▶ PROBLEM DETAILS:
Word for word, print each record, dropping any image it holds.

[Opening DATASET ENTRIES section]

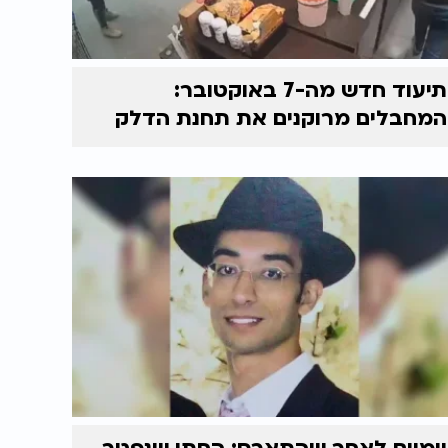
תיעוד חדש מה-7 באוקטובר:
המחבלים מרוקנים את תחנת הדלק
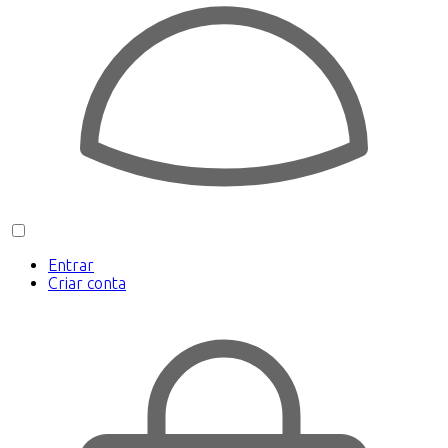
Entrar
Criar conta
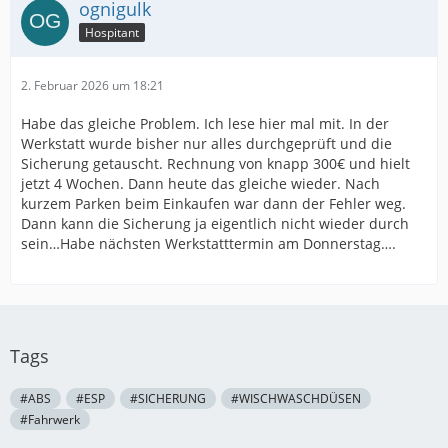
ognigulk
Hospitant
2. Februar 2026 um 18:21
Habe das gleiche Problem. Ich lese hier mal mit. In der
Werkstatt wurde bisher nur alles durchgeprüft und die
Sicherung getauscht. Rechnung von knapp 300€ und hielt
jetzt 4 Wochen. Dann heute das gleiche wieder. Nach
kurzem Parken beim Einkaufen war dann der Fehler weg.
Dann kann die Sicherung ja eigentlich nicht wieder durch
sein…Habe nächsten Werkstatttermin am Donnerstag….
Tags
#ABS
#ESP
#SICHERUNG
#WISCHWASCHDÜSEN
#Fahrwerk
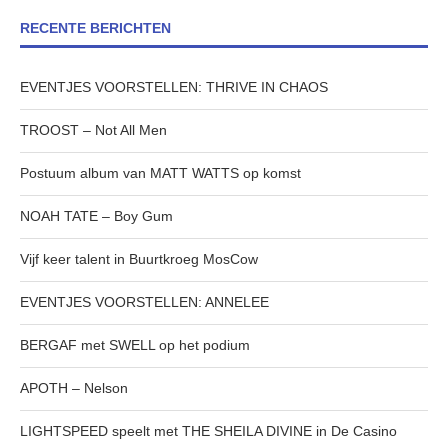
RECENTE BERICHTEN
EVENTJES VOORSTELLEN: THRIVE IN CHAOS
TROOST – Not All Men
Postuum album van MATT WATTS op komst
NOAH TATE – Boy Gum
Vijf keer talent in Buurtkroeg MosCow
EVENTJES VOORSTELLEN: ANNELEE
BERGAF met SWELL op het podium
APOTH – Nelson
LIGHTSPEED speelt met THE SHEILA DIVINE in De Casino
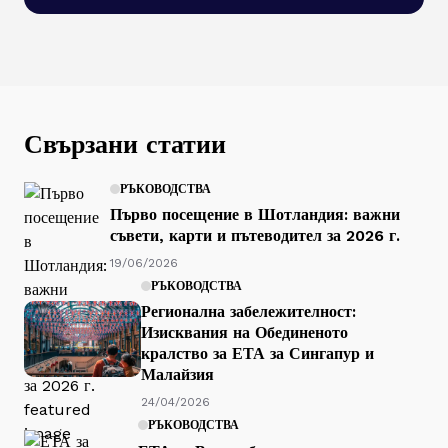
Свързани статии
РЪКОВОДСТВА
Първо посещение в Шотландия: важни
съвети, карти и пътеводител за 2026 г.
19/06/2026
РЪКОВОДСТВА
Регионална забележителност:
Изисквания на Обединеното
кралство за ЕТА за Сингапур и
Малайзия
24/04/2026
РЪКОВОДСТВА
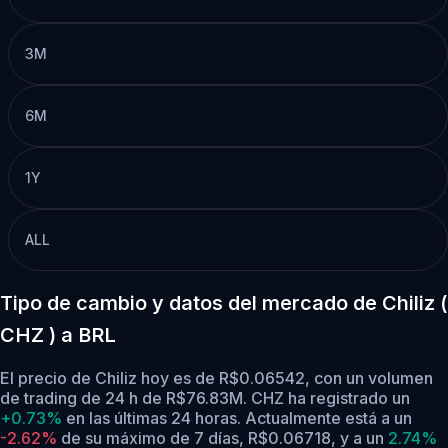
3M
6M
1Y
ALL
Tipo de cambio y datos del mercado de Chiliz (
CHZ ) a BRL
El precio de Chiliz hoy es de R$0.06542, con un volumen
de trading de 24 h de R$76.83M. CHZ ha registrado un
+0.73%
en las últimas 24 horas.
Actualmente está a un
-2.62%
de su máximo de 7 días, R$0.06718,
y a un
2.74%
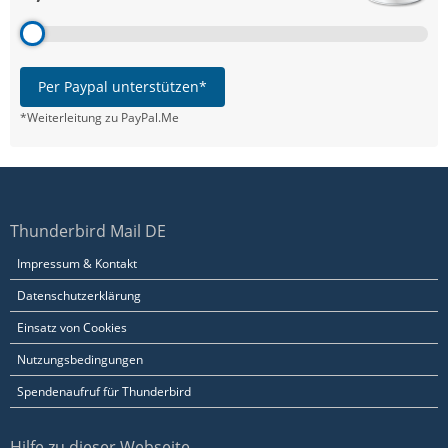
Per Paypal unterstützen*
*Weiterleitung zu PayPal.Me
Thunderbird Mail DE
Impressum & Kontakt
Datenschutzerklärung
Einsatz von Cookies
Nutzungsbedingungen
Spendenaufruf für Thunderbird
Hilfe zu dieser Webseite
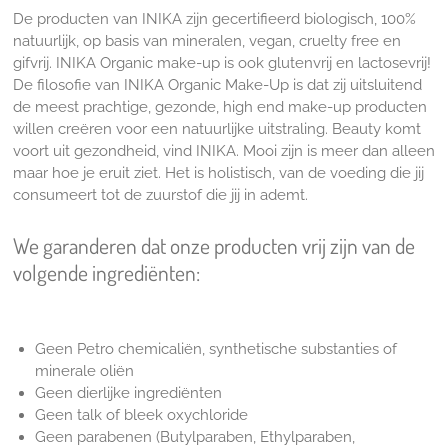
De producten van INIKA zijn gecertifieerd biologisch, 100%
natuurlijk, op basis van mineralen, vegan, cruelty free en
gifvrij. INIKA Organic make-up is ook glutenvrij en lactosevrij!
De filosofie van INIKA Organic Make-Up is dat zij uitsluitend
de meest prachtige, gezonde, high end make-up producten
willen creëren voor een natuurlijke uitstraling. Beauty komt
voort uit gezondheid, vind INIKA. Mooi zijn is meer dan alleen
maar hoe je eruit ziet. Het is holistisch, van de voeding die jij
consumeert tot de zuurstof die jij in ademt.
We garanderen dat onze producten vrij zijn van de
volgende ingrediënten:
Geen Petro chemicaliën, synthetische substanties of
minerale oliën
Geen dierlijke ingrediënten
Geen talk of bleek oxychloride
Geen parabenen (Butylparaben, Ethylparaben,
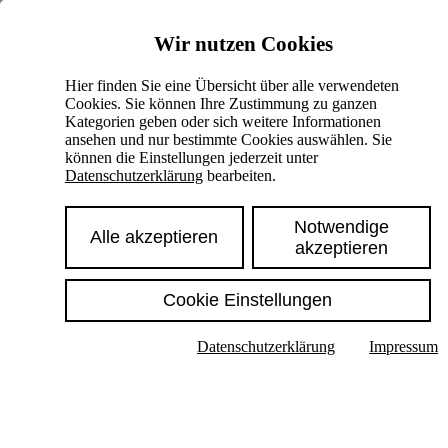
Skiplinks
Wir nutzen Cookies
Springe direkt zu:
Hier finden Sie eine Übersicht über alle verwendeten
Cookies. Sie können Ihre Zustimmung zu ganzen
Hauptinhalt
Kategorien geben oder sich weitere Informationen
ansehen und nur bestimmte Cookies auswählen. Sie
können die Einstellungen jederzeit unter
Datenschutzerklärung
bearbeiten.
Notwendige
Alle akzeptieren
akzeptieren
Cookie Einstellungen
Texte im Untermenü anzeigen
Datenschutzerklärung
Impressum
Suche
Deutsch
English
Hoher Kontrast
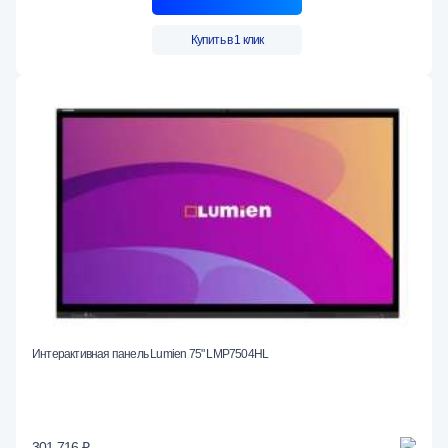
Купить в 1 клик
Интерактивная панель Lumien 75" LMP7504HL
301 716 ₽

[Closing DATASET ENTRIES section]

▶ EXPECTED OUTPUT:
תיעוד חדש מה-7 באוקטובר:
המחבלים מרוקנים את תחנת הדלק
Entrar
Criar conta
ognigulk
Hospitant
2. Februar 2026 um 18:21
Habe das gleiche Problem. Ich lese hier mal mit. In der
Werkstatt wurde bisher nur alles durchgeprüft und die
Sicherung getauscht. Rechnung von knapp 300€ und hielt
jetzt 4 Wochen. Dann heute das gleiche wieder. Nach
kurzem Parken beim Einkaufen war dann der Fehler weg.
Dann kann die Sicherung ja eigentlich nicht wieder durch
sein…Habe nächsten Werkstatttermin am Donnerstag….
Tags
#ABS
#ESP
#SICHERUNG
#WISCHWASCHDÜSEN
#Fahrwerk
RECENTE BERICHTEN
EVENTJES VOORSTELLEN: THRIVE IN CHAOS
TROOST – Not All Men
Postuum album van MATT WATTS op komst
NOAH TATE – Boy Gum
Vijf keer talent in Buurtkroeg MosCow
EVENTJES VOORSTELLEN: ANNELEE
BERGAF met SWELL op het podium
APOTH – Nelson
LIGHTSPEED speelt met THE SHEILA DIVINE in De Casino
Свързани статии
РЪКОВОДСТВА
Първо посещение в Шотландия: важни
съвети, карти и пътеводител за 2026 г.
19/06/2026
РЪКОВОДСТВА
Регионална забележителност:
Изисквания на Обединеното
кралство за ЕТА за Сингапур и
Малайзия
24/04/2026
РЪКОВОДСТВА
3M
6M
1Y
ALL
Tipo de cambio y datos del mercado de Chiliz (
CHZ ) a BRL
El precio de Chiliz hoy es de R$0.06542, con un volumen
de trading de 24 h de R$76.83M. CHZ ha registrado un
+0.73%
en las últimas 24 horas.
Actualmente está a un
-2.62%
de su máximo de 7 días, R$0.06718,
y a un
2.74%
Per Paypal unterstützen*
*Weiterleitung zu PayPal.Me
Thunderbird Mail DE
Impressum & Kontakt
Datenschutzerklärung
Einsatz von Cookies
Nutzungsbedingungen
Spendenaufruf für Thunderbird
Hilfe zu dieser Webseite
De producten van INIKA zijn gecertifieerd biologisch, 100%
natuurlijk, op basis van mineralen, vegan, cruelty free en
gifvrij. INIKA Organic make-up is ook glutenvrij en lactosevrij!
De filosofie van INIKA Organic Make-Up is dat zij uitsluitend
de meest prachtige, gezonde, high end make-up producten
willen creëren voor een natuurlijke uitstraling. Beauty komt
voort uit gezondheid, vind INIKA. Mooi zijn is meer dan alleen
maar hoe je eruit ziet. Het is holistisch, van de voeding die jij
consumeert tot de zuurstof die jij in ademt.
We garanderen dat onze producten vrij zijn van de
volgende ingrediënten:
Geen Petro chemicaliën, synthetische substanties of
minerale oliën
Geen dierlijke ingrediënten
Geen talk of bleek oxychloride
Geen parabenen (Butylparaben, Ethylparaben,
Skiplinks
Wir nutzen Cookies
Springe direkt zu:
Hier finden Sie eine Übersicht über alle verwendeten
Cookies. Sie können Ihre Zustimmung zu ganzen
Hauptinhalt
Kategorien geben oder sich weitere Informationen
ansehen und nur bestimmte Cookies auswählen. Sie
können die Einstellungen jederzeit unter
Datenschutzerklärung
bearbeiten.
Notwendige
Alle akzeptieren
akzeptieren
Cookie Einstellungen
Texte im Untermenü anzeigen
Datenschutzerklärung
Impressum
Suche
Deutsch
English
Hoher Kontrast
Купить в 1 клик
Интерактивная панель Lumien 75" LMP7504HL
301 716 ₽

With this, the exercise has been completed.